La consultation des réseaux sociaux montre la naissance d’une nouvelle fracture française, comme notre tempérament national les aime tant. Il y trouve à la fois une clé de lecture simple des malheurs du temps, notamment de la crise de notre système de retraites, et un bouc émissaire aisément identifiable : désormais « c’est la faute aux boomers ! ». Dans un débat enflammé où chacun est spontanément tenté de défendre sa propre génération, qu’en est-il vraiment ?

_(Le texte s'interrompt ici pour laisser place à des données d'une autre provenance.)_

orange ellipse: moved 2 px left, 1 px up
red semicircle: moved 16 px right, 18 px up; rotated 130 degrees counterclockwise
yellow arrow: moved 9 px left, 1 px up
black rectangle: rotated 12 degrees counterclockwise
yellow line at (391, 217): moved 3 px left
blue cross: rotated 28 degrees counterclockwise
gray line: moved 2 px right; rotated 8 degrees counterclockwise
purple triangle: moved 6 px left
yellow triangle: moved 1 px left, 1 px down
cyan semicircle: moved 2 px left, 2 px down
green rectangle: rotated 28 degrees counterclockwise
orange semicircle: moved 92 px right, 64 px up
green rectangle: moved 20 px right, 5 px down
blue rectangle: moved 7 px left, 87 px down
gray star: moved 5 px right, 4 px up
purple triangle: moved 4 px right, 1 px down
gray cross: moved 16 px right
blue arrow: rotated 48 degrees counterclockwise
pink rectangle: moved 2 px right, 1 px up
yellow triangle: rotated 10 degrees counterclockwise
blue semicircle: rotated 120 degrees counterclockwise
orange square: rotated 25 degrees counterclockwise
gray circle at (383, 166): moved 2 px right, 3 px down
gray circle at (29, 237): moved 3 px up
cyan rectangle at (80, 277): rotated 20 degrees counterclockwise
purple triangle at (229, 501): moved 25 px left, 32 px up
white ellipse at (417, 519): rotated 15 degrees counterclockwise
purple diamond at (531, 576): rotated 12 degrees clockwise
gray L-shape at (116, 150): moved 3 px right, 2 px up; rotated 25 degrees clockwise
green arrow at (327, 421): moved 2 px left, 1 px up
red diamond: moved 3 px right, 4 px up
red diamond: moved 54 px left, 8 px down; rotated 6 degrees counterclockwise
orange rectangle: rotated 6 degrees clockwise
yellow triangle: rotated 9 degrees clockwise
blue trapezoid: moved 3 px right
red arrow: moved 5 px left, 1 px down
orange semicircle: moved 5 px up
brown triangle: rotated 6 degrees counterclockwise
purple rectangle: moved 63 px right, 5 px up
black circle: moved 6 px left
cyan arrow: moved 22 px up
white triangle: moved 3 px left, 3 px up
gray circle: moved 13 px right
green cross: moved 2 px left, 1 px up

Après le conflit « classe contre classe » cher au marxisme, et en concurrence avec la lutte inexpiable entre races et genres promue aujourd’hui par le wokisme, voici que la guerre des générations s’amplifie, redonnant une vigueur nouvelle au cri de ralliement « c’est la faute aux boomers ! » Sur tous les grands sujets, le slogan est repris en chœur par les générations postérieures, Millenials et génération Z. Réchauffement climatique ? C’est la faute aux boomers ! Crise du logement ? La faute aux boomers ! Dérive des finances publiques ? La faute aux boomers ! Faillite du système des retraites ? La faute aux boomers encore et toujours ! A l’ironie souriante du « OK boomer ! » de naguère se substitue désormais un procès collectif contre une génération gâtée qui n’aurait connu, de la naissance à la retraite, que le bonheur sans nuage des « Quatre P » : paix, prospérité, pouvoir d’achat, plein emploi… Le succès de ce thème et de cette expression mérite examen.
D’une génération, l’autre
Il y aurait d’abord à redire sur l’argumentaire parfois avancé pour les besoins de la polémique générationnelle : ainsi de la confusion entre retraités et boomers. Si l’on croise par un calcul simple les classes d’âge et les dispositifs sociaux en vigueur, l’on s’aperçoit que bien des avantages prêtés aux boomers (retraite à 60 ans, préretraites généreuses, faibles cotisations) concernent surtout… leurs propres parents. Pour le reste, l’on renverra aux statistiques de l’INSEE qui dissipent le mythe des « retraités plus riches que les actifs »[1]. Plus surprenante venant de libéraux, la proposition d’augmenter (d’une façon ou d’une autre) la fiscalité des retraités dans un pays qui détient le record mondial de l’impôt…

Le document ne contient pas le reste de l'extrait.